設定だけなら、昼ドラだと言ってもいいと思うんだけど……
やはりノーベル文学賞は伊達じゃないということなのか。
面白く読めました。
60歳を過ぎたばかりの信吾は会社社長。最近物忘れが激しくなり、人の名前や
ネクタイの結び方を忘れたりしている。
妻の保子は元気で、しっかり者だがそれほど繊細なタイプではない。
同居の息子は同じ会社にいて、後継者としては何の心配もなさそうだが、愛人がいて、
その存在が信吾の心に重くのしかかる。
というのも、息子の修一の嫁、菊子を信吾は密かに恋しているからだ。
表面は静かだけれども危ういバランスをようやく保っている家の中に、房子という娘が出戻って来る。
房子は不美人であり、それがゆえに信吾はあまり房子を愛せずに育てた。
房子もそのことは感じており、今回出戻って来たのも麻薬中毒の夫から逃げて来たという現実の背後には
そんなところに嫁にやった父、可愛がって育てて貰えなかった恨みも多分にある。
房子が連れてきた子供は、その房子の鬱屈を凝縮したようにひねくれた子供に育っている。

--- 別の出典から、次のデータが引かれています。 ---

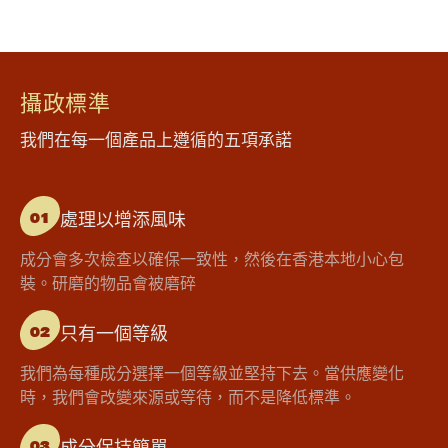
攝政標準
我們在每一個產品上遵循的五項承諾
處理以增添風味
01
成分會多次檢查以確保一致性，然後在香港本地小心包
裝。研磨的物品會被磨碎
只有一個等級
02
我們為每種成分選擇一個等級並堅持下去。當供應變化
時，我們會改變來源或等待，而不是降低標準。
成分保持簡單
03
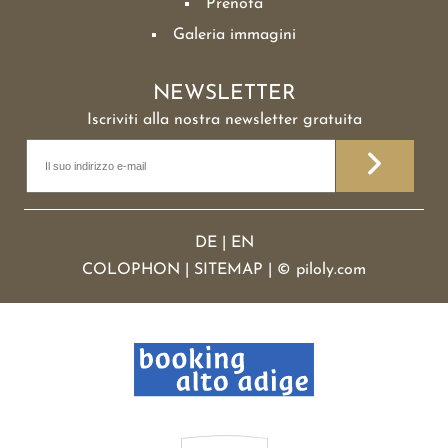
Prenota
Galeria immagini
NEWSLETTER
Iscriviti alla nostra newsletter gratuita
DE
|
EN
COLOPHON
|
SITEMAP
|
©
piloly.com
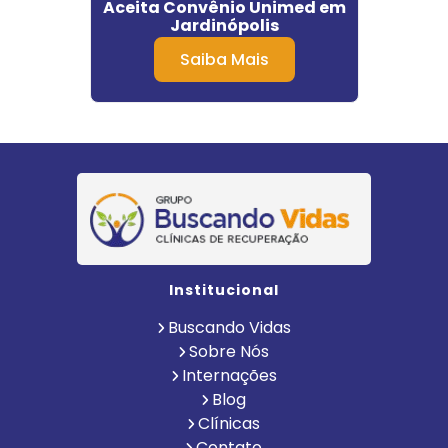
rnardo
Aceita Convênio Unimed em
Invo
Jardinópolis
Saiba Mais
Institucional
Buscando Vidas
Sobre Nós
Internações
Blog
Clínicas
Contato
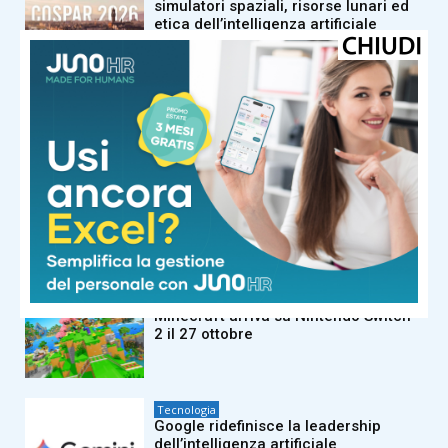
simulatori spaziali, risorse lunari ed
etica dell’intelligenza artificiale
Tecnologia
Grand Theft Auto VI, l’anteprima è su
Netflix
Tecnologia
Just Eat porta in Italia l’assistente
vocale con IA
Tecnologia
Minecraft arriva su Nintendo Switch
2 il 27 ottobre
Tecnologia
Google ridefinisce la leadership
dell’intelligenza artificiale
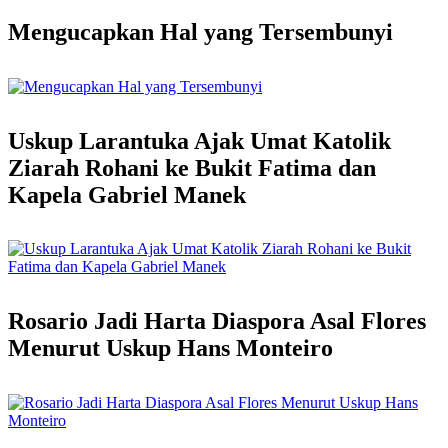
Mengucapkan Hal yang Tersembunyi
Uskup Larantuka Ajak Umat Katolik
Ziarah Rohani ke Bukit Fatima dan
Kapela Gabriel Manek
Rosario Jadi Harta Diaspora Asal Flores
Menurut Uskup Hans Monteiro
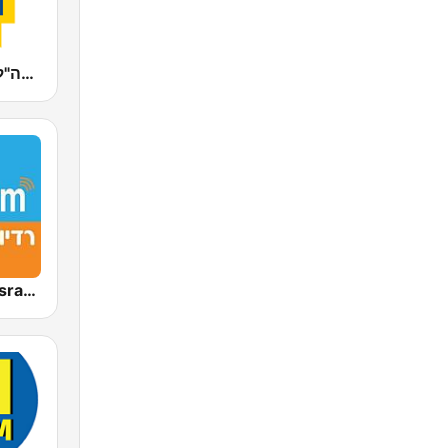
Galei Zahal (גלי צה"ל)
Radio Galey Israel (רדיו גלי ישראל)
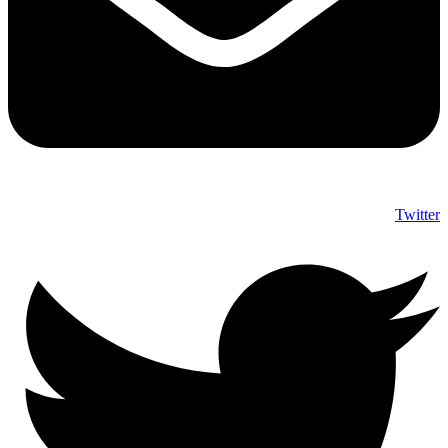
Twitter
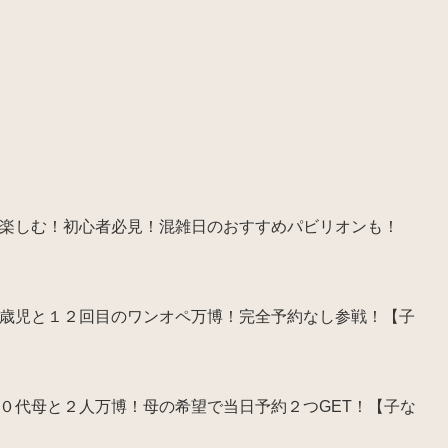
楽しむ！初心者必見！混雑日のおすすめパビリオンも！
歳児と１２回目のワンオペ万博！完全予約なし参戦！【子
０代母と２人万博！母の希望で当日予約２つGET！【子な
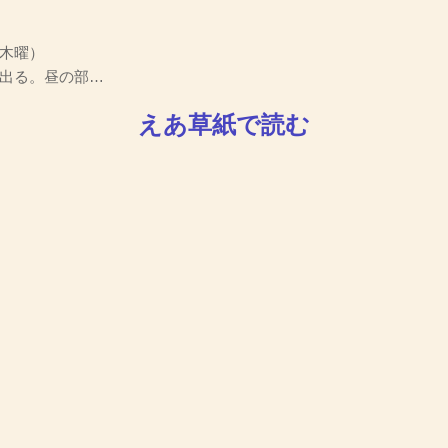
木曜）
出る。昼の部…
えあ草紙で読む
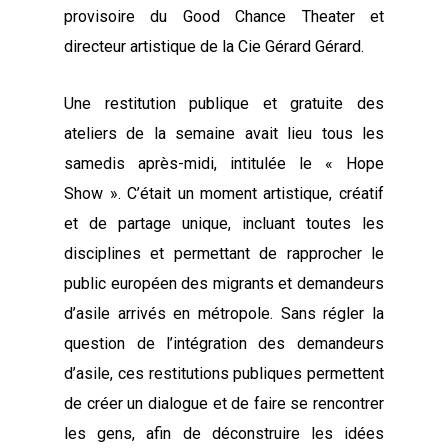
provisoire du Good Chance Theater et
directeur artistique de la Cie Gérard Gérard.
Une restitution publique et gratuite des
ateliers de la semaine avait lieu tous les
samedis après-midi, intitulée le « Hope
Show ». C’était un moment artistique, créatif
et de partage unique, incluant toutes les
disciplines et permettant de rapprocher le
public européen des migrants et demandeurs
d’asile arrivés en métropole. Sans régler la
question de l’intégration des demandeurs
d’asile, ces restitutions publiques permettent
de créer un dialogue et de faire se rencontrer
les gens, afin de déconstruire les idées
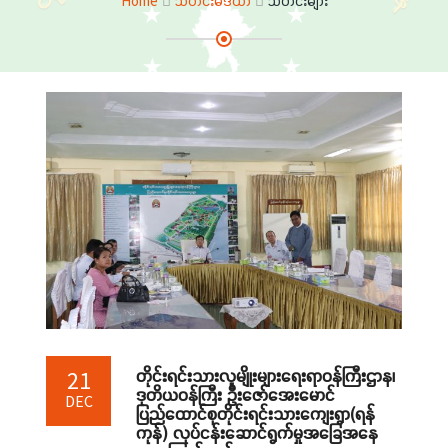
Home
သတင်းမီဒီယာ
သတင်းများ
တိုင်းရင်းသားလူမျိုးများရေးရာဝန်ကြီးဌာန၊
21
ဒုတိယဝန်ကြီး ဦးဇော်အေးမောင်
DEC
ပြည်ထောင်စုတိုင်းရင်းသားကျေးရွာ(ရန်
ကုန်) လုပ်ငန်းဆောင်ရွက်မှုအခြေအနေ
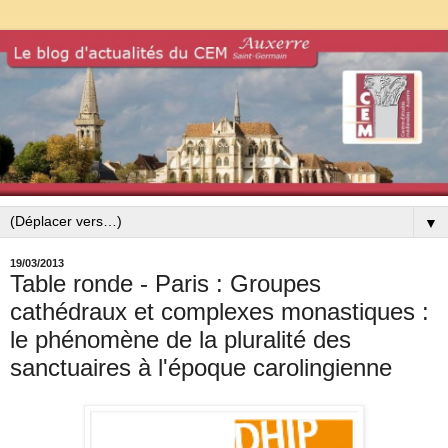
▼
19/03/2013
Table ronde - Paris : Groupes
cathédraux et complexes monastiques :
le phénomène de la pluralité des
sanctuaires à l'époque carolingienne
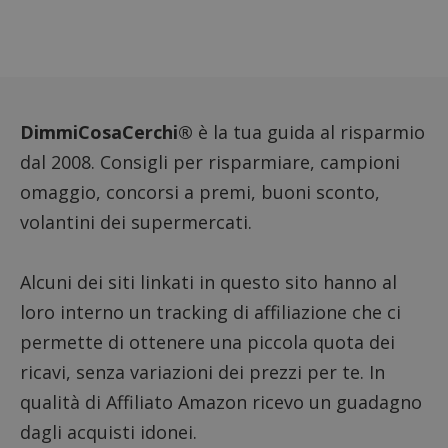
DimmiCosaCerchi®
è la tua guida al risparmio
dal 2008. Consigli per risparmiare, campioni
omaggio, concorsi a premi, buoni sconto,
volantini dei supermercati.
Alcuni dei siti linkati in questo sito hanno al
loro interno un tracking di affiliazione che ci
permette di ottenere una piccola quota dei
ricavi, senza variazioni dei prezzi per te. In
qualità di Affiliato Amazon ricevo un guadagno
dagli acquisti idonei.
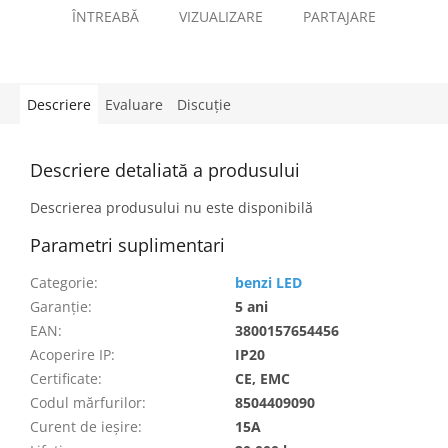
ÎNTREABĂ
VIZUALIZARE
PARTAJARE
Descriere
Evaluare
Discuţie
Descriere detaliată a produsului
Descrierea produsului nu este disponibilă
Parametri suplimentari
Categorie
:
benzi LED
Garanţie
:
5 ani
EAN
:
3800157654456
Acoperire IP
:
IP20
Certificate
:
CE, EMC
Codul mărfurilor
:
8504409090
Curent de ieșire
:
15A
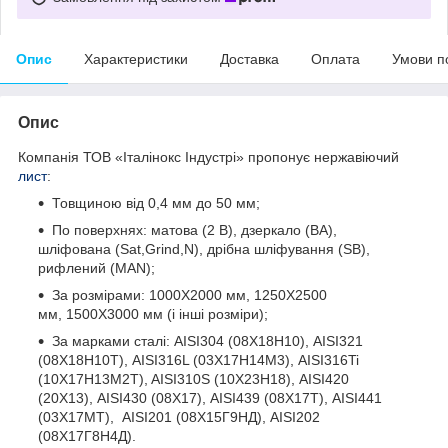
Опис
Характеристики
Доставка
Оплата
Умови п
Опис
Компанія ТОВ «Італінокс Індустрі» пропонує нержавіючий
лист
:
Товщиною від 0,4 мм до 50 мм;
По поверхнях: матова (2 В), дзеркало (ВА),
шліфована (Sat,Grind,N), дрібна шліфування (SB),
рифлений (MAN);
За розмірами: 1000Х2000 мм, 1250Х2500
мм, 1500Х3000 мм (і інші розміри);
За марками сталі: AISI304 (08Х18Н10), AISI321
(08Х18Н10Т), AISI316L (03Х17Н14М3), AISI316Ti
(10Х17Н13М2T), AISI310S (10Х23Н18), AISI420
(20Х13), AISI430 (08Х17), AISI439 (08Х17Т), AISI441
(03Х17МТ), AISI201 (08Х15Г9НД), AISI202
(08Х17Г8Н4Д).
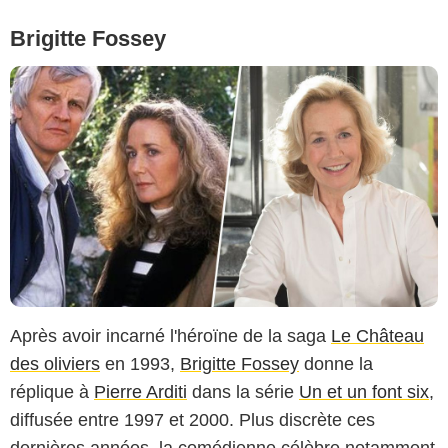
Brigitte Fossey
Après avoir incarné l'héroïne de la saga
Le Château
des oliviers
en 1993,
Brigitte Fossey
donne la
réplique à
Pierre Arditi
dans la série
Un et un font six
,
diffusée entre 1997 et 2000. Plus discrète ces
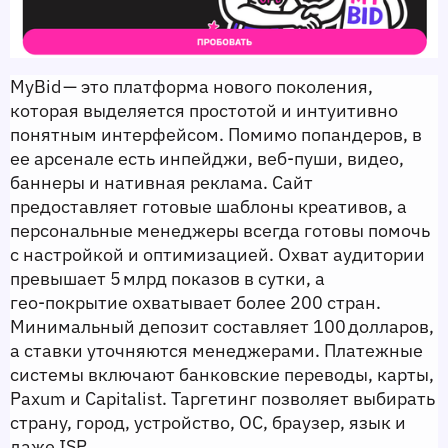
MyBid — это платформа нового поколения, 
которая выделяется простотой и интуитивно 
понятным интерфейсом. Помимо попандеров, в 
ее арсенале есть инпейджи, веб‑пуши, видео, 
баннеры и нативная реклама. Сайт 
предоставляет готовые шаблоны креативов, а 
персональные менеджеры всегда готовы помочь 
с настройкой и оптимизацией. Охват аудитории 
превышает 5 млрд показов в сутки, а 
гео‑покрытие охватывает более 200 стран. 
Минимальный депозит составляет 100 долларов, 
а ставки уточняются менеджерами. Платежные 
системы включают банковские переводы, карты, 
Paxum и Capitalist. Таргетинг позволяет выбирать 
страну, город, устройство, ОС, браузер, язык и 
даже ISP.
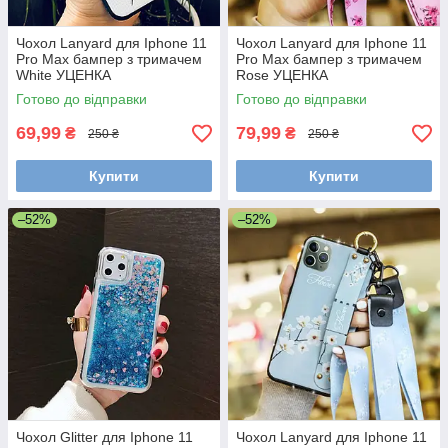
Чохол Lanyard для Iphone 11
Чохол Lanyard для Iphone 11
Pro Max бампер з тримачем
Pro Max бампер з тримачем
White УЦЕНКА
Rose УЦЕНКА
Готово до відправки
Готово до відправки
69,99
79,99
₴
₴
250 ₴
250 ₴
Купити
Купити
–52%
–52%
Чохол Glitter для Iphone 11
Чохол Lanyard для Iphone 11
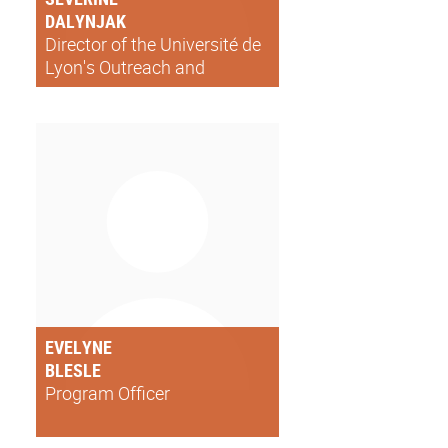
DALYNJAK
Director of the Université de
Lyon's Outreach and
international affairs
EVELYNE
BLESLE
Program Officer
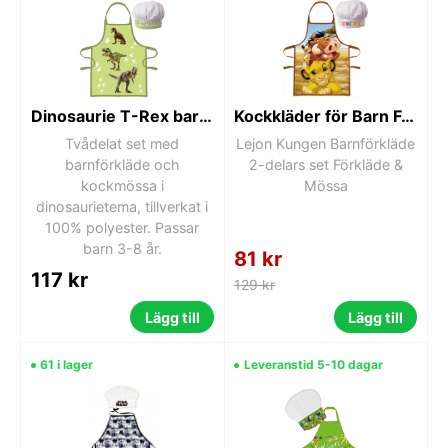
Dinosaurie T-Rex barnförkläde 2-delat set
Kockkläder för Barn Förkläde och Kockmössa Disney Lejon Kungen
Tvådelat set med
Lejon Kungen Barnförkläde
barnförkläde och
2-delars set Förkläde &
kockmössa i
Mössa
dinosaurietema, tillverkat i
100% polyester. Passar
barn 3-8 år.
81 kr
117 kr
129 kr
Lägg till
Lägg till
61 i lager
Leveranstid 5-10 dagar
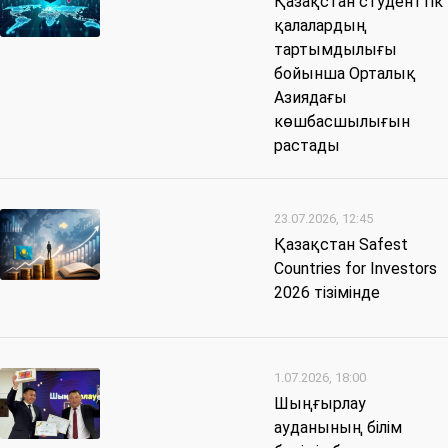
Қазақстан студенттік
қалалардың
тартымдылығы
бойынша Орталық
Азиядағы
көшбасшылығын
растады
23.07.2026, 12:45
Қазақстан Safest
Countries for Investors
2026 тізімінде
1.07.2026, 18:00
Шыңғырлау
ауданының білім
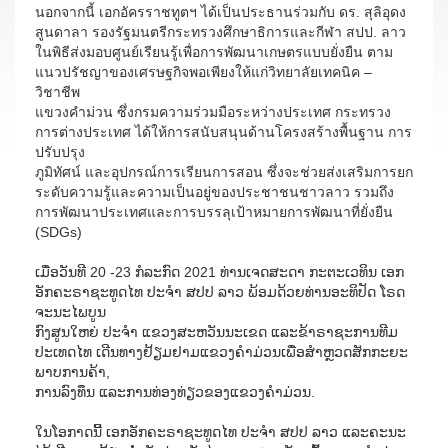
นอกจากนี้ เอกอัครราชทูตฯ ได้เป็นประธานร่วมกับ ดร. สุลิอุดง
สูนดาลา รองรัฐมนตรีกระทรวงศึกษาธิการและกีฬา สปป. ลาว
ในพิธีส่งมอบศูนย์เรียนรู้เพื่อการพัฒนาเกษตรแบบยั่งยืน ตาม
แนวปรัชญาของเศรษฐกิจพอเพียงให้แก่วิทยาลัยเทคนิค –
วิชาชีพ
แขวงคำม่วน ซึ่งกรมความร่วมมือระหว่างประเทศ กระทรวง
การต่างประเทศ ได้ให้การสนับสนุนด้านโครงสร้างพื้นฐาน การ
ปรับปรุง
ภูมิทัศน์ และอุปกรณ์การเรียนการสอน ซึ่งจะช่วยส่งเสริมการยก
ระดับความรู้และความเป็นอยู่ของประชาชนชาวลาว รวมถึง
การพัฒนาประเทศและการบรรลุเป้าหมายการพัฒนาที่ยั่งยืน
(SDGs)
ເມື່ອວັນທີ 20 -23 ກໍລະກົດ 2021 ທ່ານເຈດສະດາ ກະຕະເວທິນ ເອກ
ອັກຄະຣາຊະທູດໄທ ປະຈຳ ສປປ ລາວ ພ້ອມດ້ວຍທ່ານອະທິປັດ ໂຣດ
ຈະນະໄພບູນ
ກົງສູນໃຫຍ່ ປະຈຳ ແຂວງສະຫວັນນະເຂດ ແລະຂ້າຣາຊະການທີມ
ປະເທດໄທ ເດີນທາງຢ້ຽມຢາມແຂວງຄຳມ່ວນເພື່ອສຳຫຼວດສັກກະຍະ
ພາບການຄ້າ,
ການລົງທຶນ ແລະການທ່ອງທ່ຽວຂອງແຂວງຄຳມ່ວນ.
ໃນໂອກາດນີ້ ເອກອັກຄະຣາຊະທູດໄທ ປະຈຳ ສປປ ລາວ ແລະຄະນະ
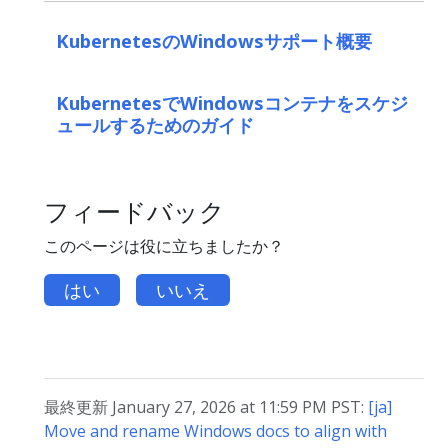
KubernetesのWindowsサポート概要
KubernetesでWindowsコンテナをスケジ
ュールするためのガイド
フィードバック
このページは役に立ちましたか？
はい
いいえ
最終更新 January 27, 2026 at 11:59 PM PST:
[ja]
Move and rename Windows docs to align with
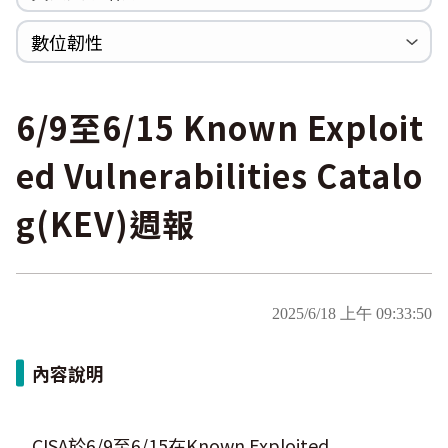
WannaCrypt
巡迴研討會
CCOE資安實戰人才培育計畫成果簡介
資安人才培訓服務網
資安系列競賽網站
數位韌性
Heartbleed
Logjam&Freak
數位韌性教材
設計系統資源
SBOM資源
中文化翻譯教材
共通性建議教材
6/9至6/15 Known Exploit
ed Vulnerabilities Catalo
g(KEV)週報
2025/6/18 上午 09:33:50
內容說明
CISA於6/9至6/15在Known Exploited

状況は相当にドロドロなのにそれでも書きぶりは上品であっさりしている。
多分、話のメインの要素は「信吾の菊子に対する思慕」かとは思うが、こういう設定であれば
もっと深みにはまるところまで書きそうなところ、川端康成は浅瀬でたゆたう部分を書いている。
繊細な感情の部分。むしろこんなドロドロをこんなキレイに書いていいのかと思うくらいに。
わたしはとにかく、房子の扱いが気になった。
わが子であっても、美人不美人でそれほど愛情が変わるもん?
たしかに川端康成は耽美の人というか、美を愛する人だったと思う。
それは偏愛というべきものだったのかもしれない。
彼の作品をそう読んだことがないわたしがそういうのはお門違いも甚だしいが、
――わたしは以前に川端康成がコレクションしていた日本工芸のエキシビを見たことがあり、
小説ではなくてそのコレクションを見て、「美意識が高い人なんだろうなあ」と思っていた。
そういう人には、やはり顔の美醜というのはより重要なものなのだろうか。
どんなヘチャムクレでも、わが子は可愛いもんと違うの?それともそれは絵空事なの?
まあこれは小説ですけどね。
信吾には、妻である保子の美しい姉を若いころに恋し、その恋は淡い片恋のまま、
美しくはない保子と結婚したという経緯がある。
姉の面影を娘に期待して失望した、という部分はあると思う。
しかしそもそも姉の面影をそれほど長く引きずっているというのも、……保子も気の毒だし、
房子もかわいそうだよなあ。だが実生活上もそういう“引きずる”ということはある。
実にしばしばある。それは良くも悪くも作用し得ると思うが、
――呪いとか縛りとか、そういう方向にいきやすいようにも思う。
そういうものを積み重ねて人生がある。
だが、もっと単純に生きていられたらその方が幸せなことかもしれないなあ。
過去のない現在なんてないけれども。
修一も何だかやっていることは怪物的だし、菊子も自分一人で中絶を決めて、
登場人物のやっていることは軒並みみんな極端なのに、美しい文章で違和感なく読めてしまう。
やはり文章は魔法ですね。この世には腕のいい魔法使いとそうでない魔法使いがいる。
願わくは腕のいい魔法使いに数多く巡り合わんことを。
川端康成は中学生の頃に、子供向けの文学全集で1冊読んだきりではなかろうか。
でもあれは別に子供向けに書き直したとかじゃなく、原文そのままだったはずだよね。
「伊豆の踊子」の他に、短編が相当数入っていた気がする。
キレイな文章という意味ではわたし向きなのかもしれないが、
基本設定がちょっと不安でツブしていこうとは思えない。